Au Québec, la Révolution tranquille s'est amorcée au début des années 1960. Des investissements majeurs en éducation et dans les infrastructures économiques et sociales, au bénéfice notamment des francophones, ont nettement contribué à améliorer leur situation. Ensuite, la reconnaissance du français comme langue officielle du Québec et le bilinguisme officiel au Canada, malgré des ratés, ont aussi contribué à améliorer le climat social et la perception d'eux-mêmes des francophones.

Les Québécois découvraient enfin les possibilités et la marge de manœuvre que leur conféraient les compétences constitutionnelles de leur État pour promouvoir leur développement et leur mieux-être. Le slogan «Maître chez nous» collait bien à leur nouvelle réalité, à leur volonté et à leurs aspirations.

Les moyens importants consentis en éducation ont permis aux francophones d'obtenir la formation nécessaire pour avoir accès à un plus grand nombre d'emplois mieux rémunérés ou encore pour se lancer en affaires mieux outillés pour réussir. Leur retard sur le plan économique par rapport aux autres groupes linguistiques, s'il existe encore, s'est nettement atténué.

Les progrès des francophones du Québec ont eu un effet d'émulation chez les Canadiens français des autres provinces, et ceux-ci ont été enclins à faire valoir leurs droits et à exercer un meilleur contrôle sur leur destinée à certains égards, bien que beaucoup reste à faire.

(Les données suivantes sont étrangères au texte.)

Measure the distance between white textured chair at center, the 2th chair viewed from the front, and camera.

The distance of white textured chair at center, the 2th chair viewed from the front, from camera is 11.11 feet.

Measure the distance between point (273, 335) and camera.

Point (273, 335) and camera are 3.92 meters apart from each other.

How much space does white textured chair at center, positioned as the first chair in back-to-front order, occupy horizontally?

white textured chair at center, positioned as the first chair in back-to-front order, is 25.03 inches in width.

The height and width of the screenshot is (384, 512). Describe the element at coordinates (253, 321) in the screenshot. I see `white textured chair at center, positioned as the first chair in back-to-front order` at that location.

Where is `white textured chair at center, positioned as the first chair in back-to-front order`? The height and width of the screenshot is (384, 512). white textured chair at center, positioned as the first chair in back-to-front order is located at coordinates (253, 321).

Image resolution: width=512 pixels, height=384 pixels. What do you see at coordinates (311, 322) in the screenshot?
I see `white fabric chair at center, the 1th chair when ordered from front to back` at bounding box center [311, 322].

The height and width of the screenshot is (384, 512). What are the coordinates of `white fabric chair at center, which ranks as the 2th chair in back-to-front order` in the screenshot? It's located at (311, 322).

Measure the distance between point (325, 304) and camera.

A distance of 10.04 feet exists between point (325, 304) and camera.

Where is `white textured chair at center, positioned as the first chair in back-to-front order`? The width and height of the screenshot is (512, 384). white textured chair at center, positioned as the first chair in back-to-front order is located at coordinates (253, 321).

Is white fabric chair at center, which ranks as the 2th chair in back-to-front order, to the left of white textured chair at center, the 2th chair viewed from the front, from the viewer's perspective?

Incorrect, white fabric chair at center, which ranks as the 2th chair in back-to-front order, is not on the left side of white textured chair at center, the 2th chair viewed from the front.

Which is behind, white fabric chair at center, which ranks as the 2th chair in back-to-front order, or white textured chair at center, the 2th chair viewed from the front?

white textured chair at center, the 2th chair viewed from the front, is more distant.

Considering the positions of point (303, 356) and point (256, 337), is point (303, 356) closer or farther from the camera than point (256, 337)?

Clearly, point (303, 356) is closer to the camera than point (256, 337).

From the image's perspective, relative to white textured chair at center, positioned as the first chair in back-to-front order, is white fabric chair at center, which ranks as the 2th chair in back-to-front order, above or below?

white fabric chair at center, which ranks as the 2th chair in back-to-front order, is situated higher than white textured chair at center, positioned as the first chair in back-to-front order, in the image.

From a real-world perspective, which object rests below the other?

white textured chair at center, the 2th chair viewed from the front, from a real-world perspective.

Les Premières nations, quant à elles, ont commencé à s'imposer, dans une certaine mesure, comme partenaires du développement du Canada, bien que leurs conditions d'existence soient encore loin d'être comparables à ce que vivent les autres Canadiens. Cependant, bien malgré elles, le rôle du colonisé leur a été imposé dans l'histoire du Canada et ce, que le colonisateur soit Français ou Anglais. Contrairement à bien d'autres peuples colonisés, elles ne peuvent toutefois espérer le départ des colonisateurs, ceux-ci ayant décidé de se fondre dans le paysage.

Les colonisateurs français ne pouvaient, selon moi, devenir des colonisés simplement parce qu'ils ne tenaient plus le gouvernail de la colonisation à compter de la fin du dix-huitième siècle. Il s'ensuivit tout de même des conséquences importantes pour eux dans leur rôle et dans les avantages et les inconvénients de la colonisation. Ils demeuraient toutefois des acteurs importants de la colonisation, et non pas seulement des figurants, ne serait-ce que par le rôle qu'ils ont joué sur le plan politique dans l'évolution du Canada. Ils ont certes été atteints et blessés dans leur amour-propre et dans leur personnalité, mais peut-on pour autant prétendre qu'ils sont passés de colonisateurs à colonisés?

Plusieurs indépendantistes des années 1960 cherchaient à se reconnaître dans le «Portrait du colonisé» d'Albert Memmi. En 2015, les jeunes indépendantistes ont probablement un égoportrait différent à mettre de l'avant, du moins je leur souhaite.